By Marjorie Johnson, J.D.
In a putative class action against Taco Bell concerning employee meal breaks, the Ninth Circuit found that the fast-food chain’s policy of requiring employees to stay on the premises to eat discounted meals did not violate the California Labor Code since they were relieved of all duties during their meal break, were free to use the 30 minutes in any way they wished, and were only subject to the stay-on-the-premises restriction if they voluntarily chose to purchase a meal at a discount. Affirming dismissal of the plaintiff’s claims on summary judgment, the appeals court also rejected the plaintiff’s assertion that the value of the discounted meals must be added to the regular rate of pay for overtime purposes (Rodriguez v. Taco Bell Corp., July 18, 2018, Schroeder, M.).
Discounted meals. Throughout the employee’s employment, Taco Bell offered 30-minute meal breaks that were fully compliant with California’s requirements. As a special benefit, employees were also allowed to buy one meal per shift at a deep discount, provided that they ate the meal in the restaurant.
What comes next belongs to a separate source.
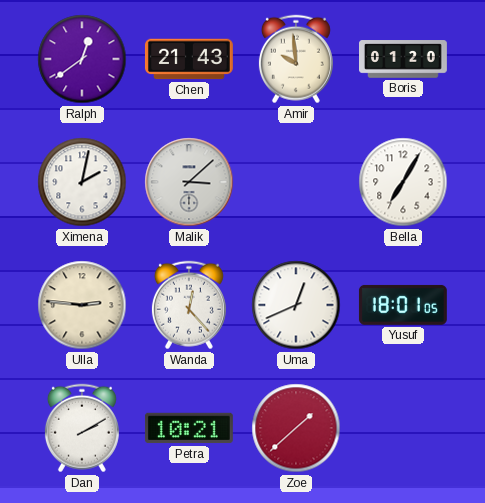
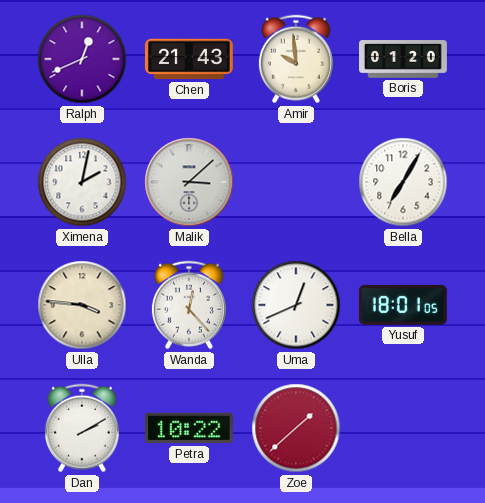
Ralph: 12:39 -> 12:41
Ulla: 2:46 -> 3:46
Petra: 10:21 -> 10:22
Taco Bell required that discounted meals be eaten on the premises to prevent theft by ensuring that employees did not bring the discounted food to friends and family. The purchase of the discounted meals was on a voluntary basis and there was no requirement that employees ever purchase Taco Bell products. However, the policy was apparently popular, and the employee bought a discounted meal almost every shift.
District court finds no wage violation. The employee’s putative class action asserted that in requiring that discounted meals be eaten on the premises, Taco Bell violated California law by failing to provide uninterrupted, duty-free meal periods and/or rest periods, or premium wages in lieu thereof. The district court granted summary judgment for Taco Bell on these claims, emphasizing that employees were free to use the meal break time as they wished and were only required to remain on the premises if they voluntarily chose to purchase a discounted meal.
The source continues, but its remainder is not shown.